Keeping every word the same, give again only the lines from the one with "At what (x,y)" through the end of the data, both included, and leave every picture out.
Data listing START
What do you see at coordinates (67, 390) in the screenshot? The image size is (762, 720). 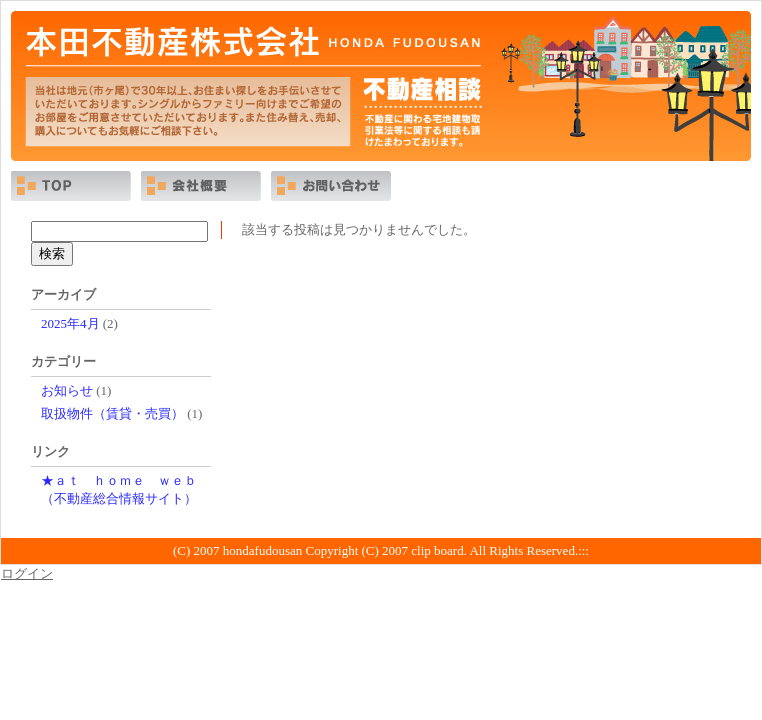 I see `お知らせ` at bounding box center [67, 390].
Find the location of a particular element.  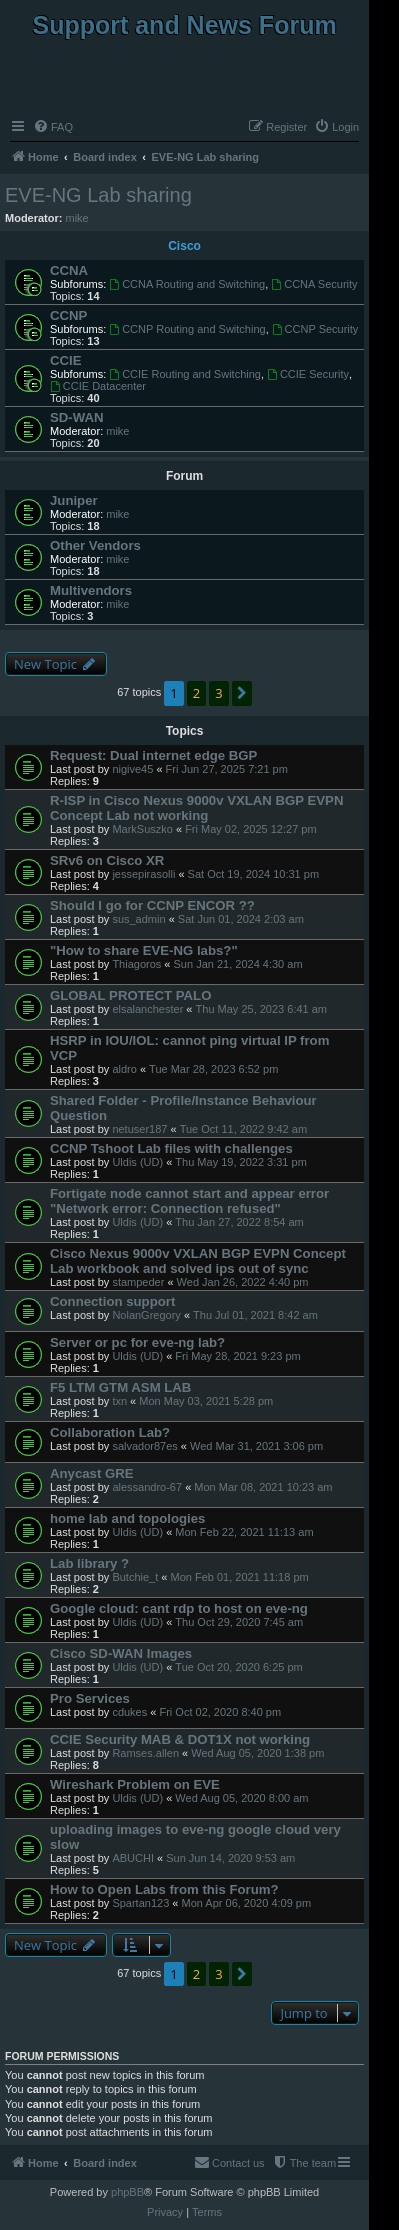

MarkSuszko is located at coordinates (142, 829).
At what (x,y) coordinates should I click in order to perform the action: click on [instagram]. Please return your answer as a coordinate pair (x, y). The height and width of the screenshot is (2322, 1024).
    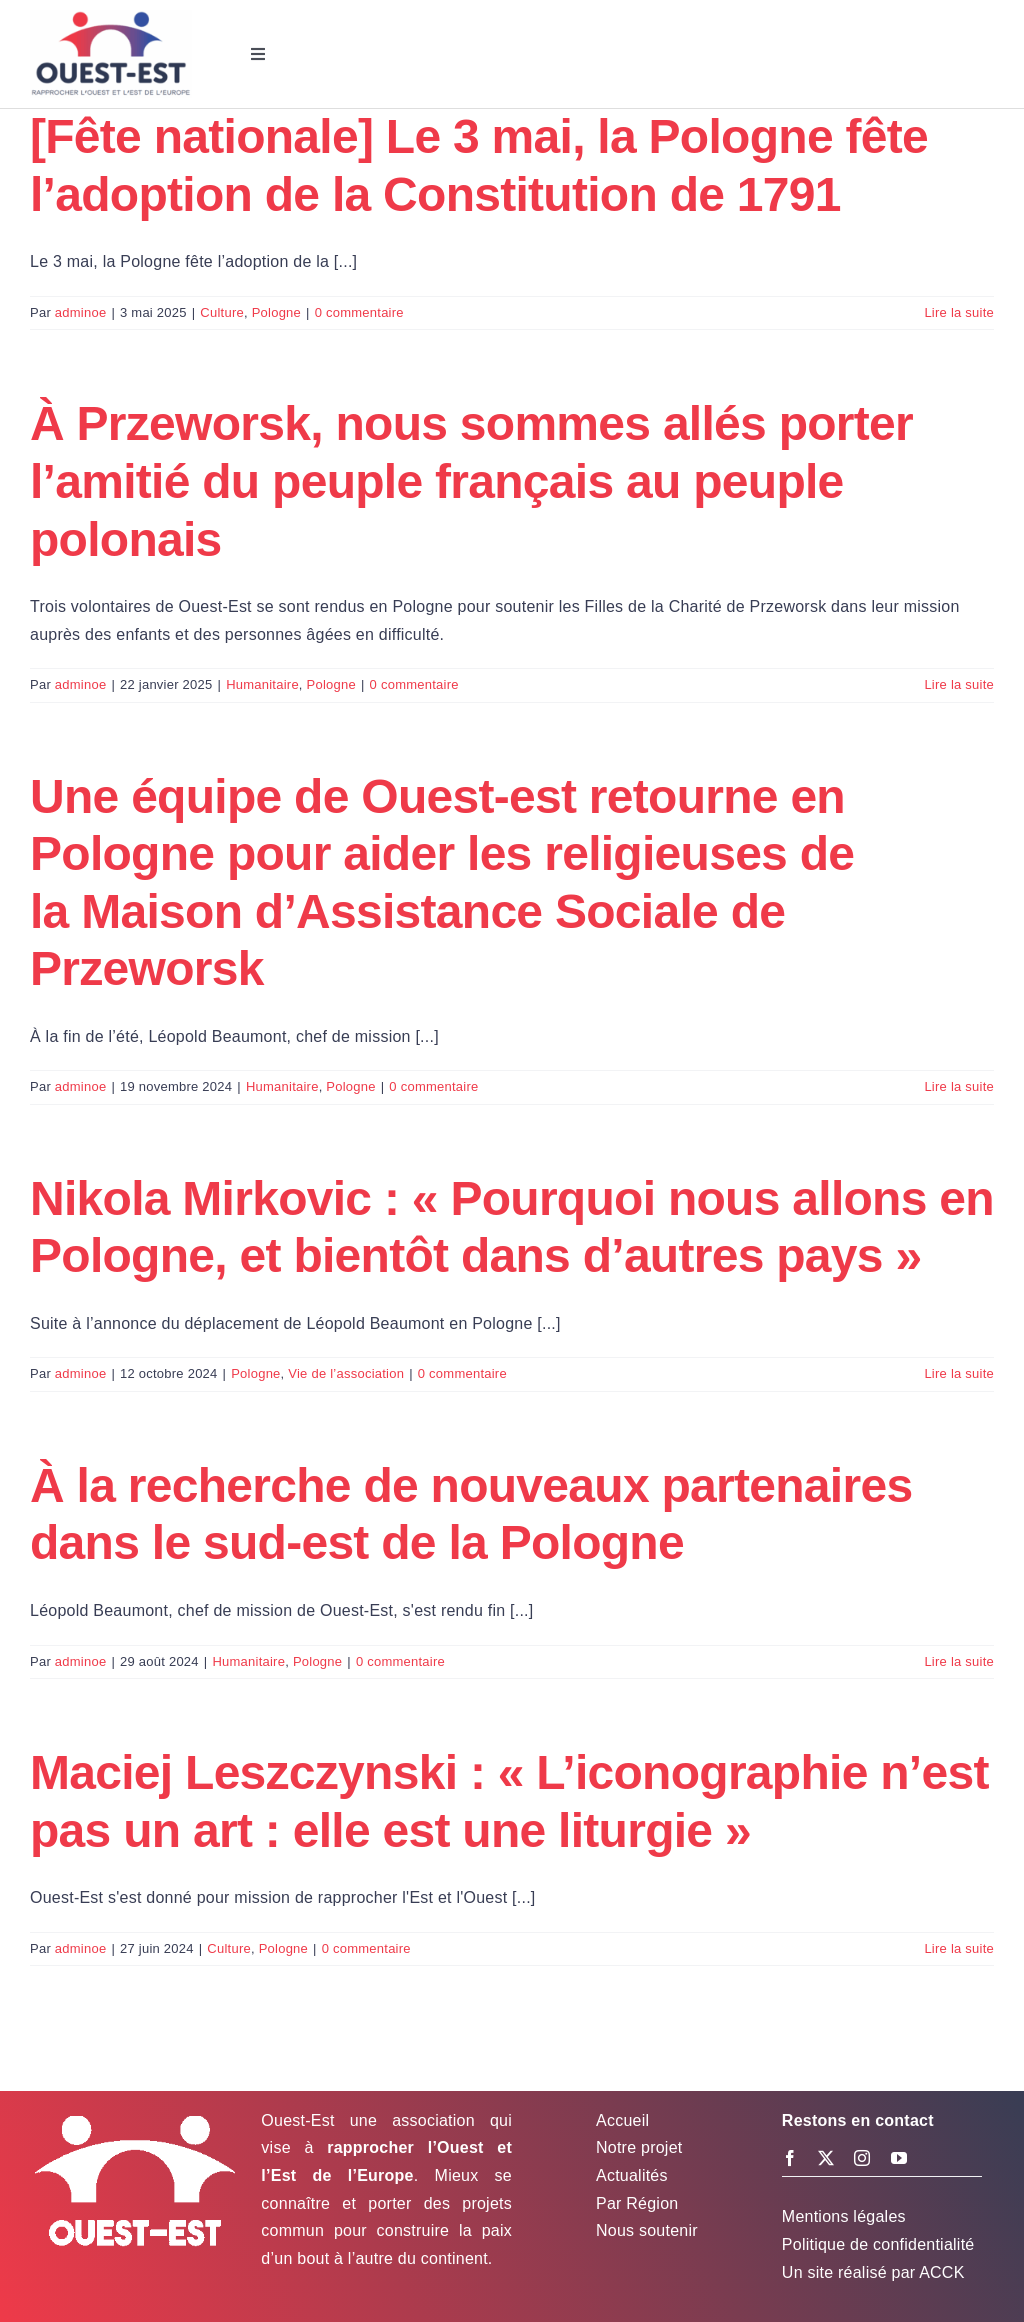
    Looking at the image, I should click on (862, 2158).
Data listing END
Result of this exercise:
At what (x,y) coordinates should I click in order to perform the action: click on [instagram]. Please return your answer as a coordinate pair (x, y). The height and width of the screenshot is (2322, 1024).
    Looking at the image, I should click on (862, 2158).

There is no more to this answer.